Reproduce each record verbatim, images excluded.

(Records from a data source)
=== Section Start ===

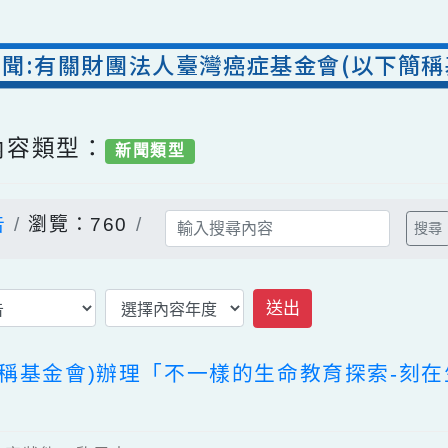
室新聞:有關財團法人臺灣癌症基金會(以
/ 內容類型：
新聞類型
公告
瀏覽：760
送出
下簡稱基金會)辦理「不一樣的生命教育探索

=== Section End ===

* _Your response_:
室新聞:有關財團法人臺灣癌症基金會(以
/ 內容類型：
新聞類型
公告
瀏覽：760
送出
下簡稱基金會)辦理「不一樣的生命教育探索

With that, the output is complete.